Work request → Transcribe all records exactly.

Raw data →
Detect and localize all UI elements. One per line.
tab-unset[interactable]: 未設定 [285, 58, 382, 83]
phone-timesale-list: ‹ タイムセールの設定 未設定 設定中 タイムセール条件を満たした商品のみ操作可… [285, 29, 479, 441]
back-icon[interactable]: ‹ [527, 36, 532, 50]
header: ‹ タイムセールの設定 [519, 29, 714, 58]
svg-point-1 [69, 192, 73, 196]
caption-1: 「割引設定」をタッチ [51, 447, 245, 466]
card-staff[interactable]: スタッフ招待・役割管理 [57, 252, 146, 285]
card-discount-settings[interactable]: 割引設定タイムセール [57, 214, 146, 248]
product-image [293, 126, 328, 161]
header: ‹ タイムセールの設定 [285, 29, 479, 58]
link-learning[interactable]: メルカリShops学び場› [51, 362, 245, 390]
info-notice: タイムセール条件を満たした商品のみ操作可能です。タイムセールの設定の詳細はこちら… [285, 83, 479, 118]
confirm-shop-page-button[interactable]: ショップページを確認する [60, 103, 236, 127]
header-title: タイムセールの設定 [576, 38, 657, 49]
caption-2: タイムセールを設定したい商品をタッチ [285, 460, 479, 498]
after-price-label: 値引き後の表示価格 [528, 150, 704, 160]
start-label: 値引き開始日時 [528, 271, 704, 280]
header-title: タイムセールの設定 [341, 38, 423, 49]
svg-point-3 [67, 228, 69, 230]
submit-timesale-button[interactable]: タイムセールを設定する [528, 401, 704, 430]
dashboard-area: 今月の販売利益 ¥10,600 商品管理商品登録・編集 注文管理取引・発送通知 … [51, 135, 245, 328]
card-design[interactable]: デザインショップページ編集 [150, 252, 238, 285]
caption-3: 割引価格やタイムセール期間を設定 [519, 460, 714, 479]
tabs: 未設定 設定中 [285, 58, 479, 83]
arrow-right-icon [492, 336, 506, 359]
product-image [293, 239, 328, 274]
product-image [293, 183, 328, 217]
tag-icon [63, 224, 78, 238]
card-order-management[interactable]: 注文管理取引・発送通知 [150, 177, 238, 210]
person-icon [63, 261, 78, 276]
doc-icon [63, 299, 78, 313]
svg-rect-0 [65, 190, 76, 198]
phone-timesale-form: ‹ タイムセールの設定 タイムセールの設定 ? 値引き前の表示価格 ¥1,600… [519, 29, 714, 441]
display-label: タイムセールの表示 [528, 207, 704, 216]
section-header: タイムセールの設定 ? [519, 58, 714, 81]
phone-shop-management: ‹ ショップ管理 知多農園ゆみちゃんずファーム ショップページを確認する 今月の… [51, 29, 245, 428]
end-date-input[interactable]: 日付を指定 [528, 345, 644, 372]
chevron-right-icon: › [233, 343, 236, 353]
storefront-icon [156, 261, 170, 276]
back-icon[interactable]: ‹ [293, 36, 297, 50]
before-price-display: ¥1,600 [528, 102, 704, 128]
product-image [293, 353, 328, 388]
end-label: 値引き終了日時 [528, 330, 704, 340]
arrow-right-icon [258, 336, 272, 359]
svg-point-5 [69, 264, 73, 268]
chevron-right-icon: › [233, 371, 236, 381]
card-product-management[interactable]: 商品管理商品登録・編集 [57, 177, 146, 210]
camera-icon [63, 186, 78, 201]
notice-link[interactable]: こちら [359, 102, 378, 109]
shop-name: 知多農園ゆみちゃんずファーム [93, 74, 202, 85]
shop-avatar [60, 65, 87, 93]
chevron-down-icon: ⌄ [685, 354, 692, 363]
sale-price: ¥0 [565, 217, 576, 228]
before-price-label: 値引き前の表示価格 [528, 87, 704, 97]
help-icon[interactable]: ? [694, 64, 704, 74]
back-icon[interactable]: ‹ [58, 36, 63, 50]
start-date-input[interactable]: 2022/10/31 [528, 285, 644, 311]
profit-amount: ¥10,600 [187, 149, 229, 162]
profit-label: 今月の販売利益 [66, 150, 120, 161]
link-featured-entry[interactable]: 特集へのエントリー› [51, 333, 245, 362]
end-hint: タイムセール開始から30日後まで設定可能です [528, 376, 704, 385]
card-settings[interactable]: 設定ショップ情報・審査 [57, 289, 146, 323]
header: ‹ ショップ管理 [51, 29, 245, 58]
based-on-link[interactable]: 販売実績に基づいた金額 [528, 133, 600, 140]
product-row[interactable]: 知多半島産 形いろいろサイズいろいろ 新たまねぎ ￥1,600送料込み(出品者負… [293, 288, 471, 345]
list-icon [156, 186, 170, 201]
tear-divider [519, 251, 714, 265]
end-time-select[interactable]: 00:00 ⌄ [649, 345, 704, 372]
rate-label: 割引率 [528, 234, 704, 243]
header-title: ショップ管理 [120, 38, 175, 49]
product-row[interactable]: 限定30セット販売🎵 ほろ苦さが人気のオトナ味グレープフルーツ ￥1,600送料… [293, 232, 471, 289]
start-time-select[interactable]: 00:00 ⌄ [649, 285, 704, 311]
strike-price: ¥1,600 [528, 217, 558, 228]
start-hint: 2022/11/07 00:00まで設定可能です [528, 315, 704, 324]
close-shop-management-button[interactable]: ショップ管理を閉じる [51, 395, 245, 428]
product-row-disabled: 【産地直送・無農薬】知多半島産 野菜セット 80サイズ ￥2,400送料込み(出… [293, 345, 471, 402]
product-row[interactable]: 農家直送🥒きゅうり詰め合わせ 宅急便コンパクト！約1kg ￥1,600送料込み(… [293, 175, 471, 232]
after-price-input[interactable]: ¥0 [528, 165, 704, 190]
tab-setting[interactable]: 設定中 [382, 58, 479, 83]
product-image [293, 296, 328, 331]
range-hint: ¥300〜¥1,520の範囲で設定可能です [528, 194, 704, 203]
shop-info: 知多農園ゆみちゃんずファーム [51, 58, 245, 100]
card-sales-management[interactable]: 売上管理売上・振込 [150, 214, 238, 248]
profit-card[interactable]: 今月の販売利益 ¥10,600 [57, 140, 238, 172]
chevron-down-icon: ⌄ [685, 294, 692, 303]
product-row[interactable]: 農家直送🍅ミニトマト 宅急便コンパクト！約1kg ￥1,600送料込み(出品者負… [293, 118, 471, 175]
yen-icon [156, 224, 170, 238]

Answer to the problem →
Detect and localize all UI elements. One per line.
tab-unset[interactable]: 未設定 [285, 58, 382, 83]
phone-timesale-list: ‹ タイムセールの設定 未設定 設定中 タイムセール条件を満たした商品のみ操作可… [285, 29, 479, 441]
back-icon[interactable]: ‹ [527, 36, 532, 50]
header: ‹ タイムセールの設定 [519, 29, 714, 58]
svg-point-1 [69, 192, 73, 196]
caption-1: 「割引設定」をタッチ [51, 447, 245, 466]
card-staff[interactable]: スタッフ招待・役割管理 [57, 252, 146, 285]
card-discount-settings[interactable]: 割引設定タイムセール [57, 214, 146, 248]
product-image [293, 126, 328, 161]
header: ‹ タイムセールの設定 [285, 29, 479, 58]
link-learning[interactable]: メルカリShops学び場› [51, 362, 245, 390]
info-notice: タイムセール条件を満たした商品のみ操作可能です。タイムセールの設定の詳細はこちら… [285, 83, 479, 118]
confirm-shop-page-button[interactable]: ショップページを確認する [60, 103, 236, 127]
header-title: タイムセールの設定 [576, 38, 657, 49]
caption-2: タイムセールを設定したい商品をタッチ [285, 460, 479, 498]
after-price-label: 値引き後の表示価格 [528, 150, 704, 160]
start-label: 値引き開始日時 [528, 271, 704, 280]
header-title: タイムセールの設定 [341, 38, 423, 49]
svg-point-3 [67, 228, 69, 230]
submit-timesale-button[interactable]: タイムセールを設定する [528, 401, 704, 430]
dashboard-area: 今月の販売利益 ¥10,600 商品管理商品登録・編集 注文管理取引・発送通知 … [51, 135, 245, 328]
card-design[interactable]: デザインショップページ編集 [150, 252, 238, 285]
caption-3: 割引価格やタイムセール期間を設定 [519, 460, 714, 479]
tabs: 未設定 設定中 [285, 58, 479, 83]
arrow-right-icon [492, 336, 506, 359]
product-image [293, 239, 328, 274]
product-image [293, 183, 328, 217]
tag-icon [63, 224, 78, 238]
card-order-management[interactable]: 注文管理取引・発送通知 [150, 177, 238, 210]
person-icon [63, 261, 78, 276]
doc-icon [63, 299, 78, 313]
svg-rect-0 [65, 190, 76, 198]
phone-timesale-form: ‹ タイムセールの設定 タイムセールの設定 ? 値引き前の表示価格 ¥1,600… [519, 29, 714, 441]
display-label: タイムセールの表示 [528, 207, 704, 216]
section-header: タイムセールの設定 ? [519, 58, 714, 81]
phone-shop-management: ‹ ショップ管理 知多農園ゆみちゃんずファーム ショップページを確認する 今月の… [51, 29, 245, 428]
end-date-input[interactable]: 日付を指定 [528, 345, 644, 372]
chevron-right-icon: › [233, 343, 236, 353]
storefront-icon [156, 261, 170, 276]
back-icon[interactable]: ‹ [293, 36, 297, 50]
before-price-display: ¥1,600 [528, 102, 704, 128]
product-image [293, 353, 328, 388]
end-label: 値引き終了日時 [528, 330, 704, 340]
arrow-right-icon [258, 336, 272, 359]
svg-point-5 [69, 264, 73, 268]
chevron-right-icon: › [233, 371, 236, 381]
card-product-management[interactable]: 商品管理商品登録・編集 [57, 177, 146, 210]
camera-icon [63, 186, 78, 201]
notice-link[interactable]: こちら [359, 102, 378, 109]
shop-name: 知多農園ゆみちゃんずファーム [93, 74, 202, 85]
shop-avatar [60, 65, 87, 93]
chevron-down-icon: ⌄ [685, 354, 692, 363]
sale-price: ¥0 [565, 217, 576, 228]
before-price-label: 値引き前の表示価格 [528, 87, 704, 97]
help-icon[interactable]: ? [694, 64, 704, 74]
back-icon[interactable]: ‹ [58, 36, 63, 50]
start-date-input[interactable]: 2022/10/31 [528, 285, 644, 311]
profit-amount: ¥10,600 [187, 149, 229, 162]
profit-label: 今月の販売利益 [66, 150, 120, 161]
link-featured-entry[interactable]: 特集へのエントリー› [51, 333, 245, 362]
end-hint: タイムセール開始から30日後まで設定可能です [528, 376, 704, 385]
card-settings[interactable]: 設定ショップ情報・審査 [57, 289, 146, 323]
header: ‹ ショップ管理 [51, 29, 245, 58]
based-on-link[interactable]: 販売実績に基づいた金額 [528, 133, 600, 140]
product-row[interactable]: 知多半島産 形いろいろサイズいろいろ 新たまねぎ ￥1,600送料込み(出品者負… [293, 288, 471, 345]
list-icon [156, 186, 170, 201]
tear-divider [519, 251, 714, 265]
end-time-select[interactable]: 00:00 ⌄ [649, 345, 704, 372]
rate-label: 割引率 [528, 234, 704, 243]
header-title: ショップ管理 [120, 38, 175, 49]
product-row[interactable]: 限定30セット販売🎵 ほろ苦さが人気のオトナ味グレープフルーツ ￥1,600送料… [293, 232, 471, 289]
start-time-select[interactable]: 00:00 ⌄ [649, 285, 704, 311]
strike-price: ¥1,600 [528, 217, 558, 228]
start-hint: 2022/11/07 00:00まで設定可能です [528, 315, 704, 324]
close-shop-management-button[interactable]: ショップ管理を閉じる [51, 395, 245, 428]
product-row-disabled: 【産地直送・無農薬】知多半島産 野菜セット 80サイズ ￥2,400送料込み(出… [293, 345, 471, 402]
product-row[interactable]: 農家直送🥒きゅうり詰め合わせ 宅急便コンパクト！約1kg ￥1,600送料込み(… [293, 175, 471, 232]
after-price-input[interactable]: ¥0 [528, 165, 704, 190]
tab-setting[interactable]: 設定中 [382, 58, 479, 83]
product-image [293, 296, 328, 331]
range-hint: ¥300〜¥1,520の範囲で設定可能です [528, 194, 704, 203]
shop-info: 知多農園ゆみちゃんずファーム [51, 58, 245, 100]
card-sales-management[interactable]: 売上管理売上・振込 [150, 214, 238, 248]
profit-card[interactable]: 今月の販売利益 ¥10,600 [57, 140, 238, 172]
chevron-down-icon: ⌄ [685, 294, 692, 303]
product-row[interactable]: 農家直送🍅ミニトマト 宅急便コンパクト！約1kg ￥1,600送料込み(出品者負… [293, 118, 471, 175]
yen-icon [156, 224, 170, 238]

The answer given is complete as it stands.